• [Instructions for the task]:
Output nothing but the lines from the one holding "Obsidiennes" to the end of the listing. Reproduce them exactly, without the pictures.

• [Given entries]:
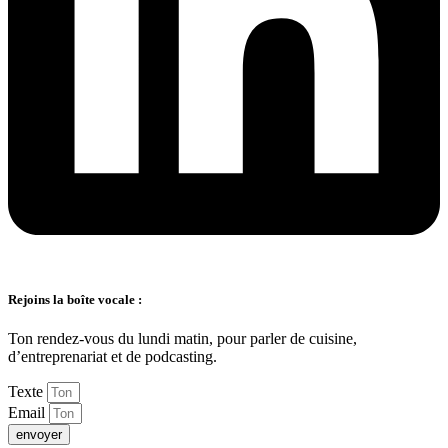
Rejoins la boîte vocale :
Ton rendez-vous du lundi matin, pour parler de cuisine,
d’entreprenariat et de podcasting.
Texte
Email
envoyer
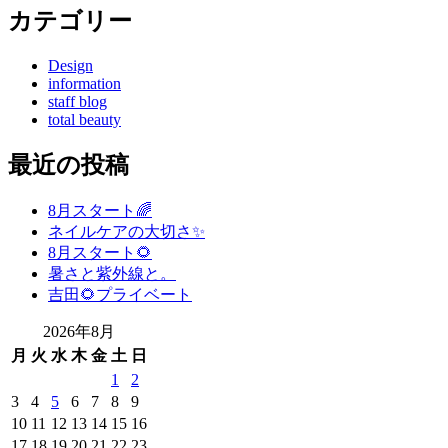
カテゴリー
Design
information
staff blog
total beauty
最近の投稿
8月スタート🌈
ネイルケアの大切さ✨
8月スタート🌻
暑さと紫外線と。
吉田🌻プライベート
2026年8月
月
火
水
木
金
土
日
1
2
3
4
5
6
7
8
9
10
11
12
13
14
15
16
17
18
19
20
21
22
23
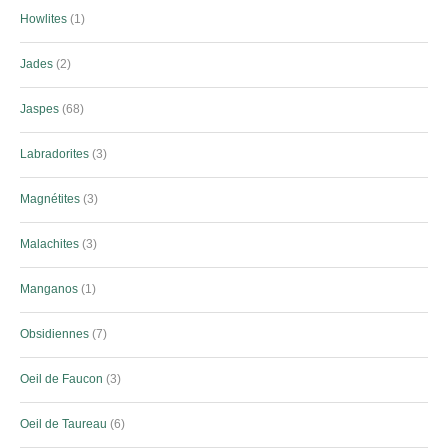
Howlites
1
Jades
2
Jaspes
68
Labradorites
3
Magnétites
3
Malachites
3
Manganos
1
Obsidiennes
7
Oeil de Faucon
3
Oeil de Taureau
6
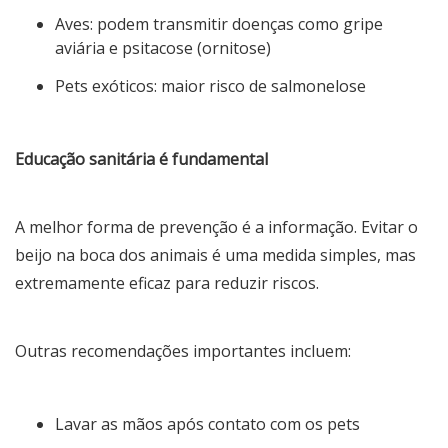
Aves: podem transmitir doenças como gripe
aviária e psitacose (ornitose)
Pets exóticos: maior risco de salmonelose
Educação sanitária é fundamental
A melhor forma de prevenção é a informação. Evitar o
beijo na boca dos animais é uma medida simples, mas
extremamente eficaz para reduzir riscos.
Outras recomendações importantes incluem:
Lavar as mãos após contato com os pets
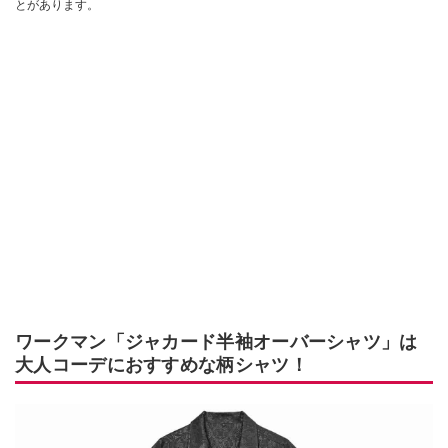
とがあります。
ワークマン「ジャカード半袖オーバーシャツ」は
大人コーデにおすすめな柄シャツ！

• [Solution to this task]:
Obsidiennes
7
Oeil de Faucon
3
Oeil de Taureau
6
Aves: podem transmitir doenças como gripe
aviária e psitacose (ornitose)
Pets exóticos: maior risco de salmonelose
Educação sanitária é fundamental
A melhor forma de prevenção é a informação. Evitar o
beijo na boca dos animais é uma medida simples, mas
extremamente eficaz para reduzir riscos.
Outras recomendações importantes incluem:
Lavar as mãos após contato com os pets
とがあります。
ワークマン「ジャカード半袖オーバーシャツ」は
大人コーデにおすすめな柄シャツ！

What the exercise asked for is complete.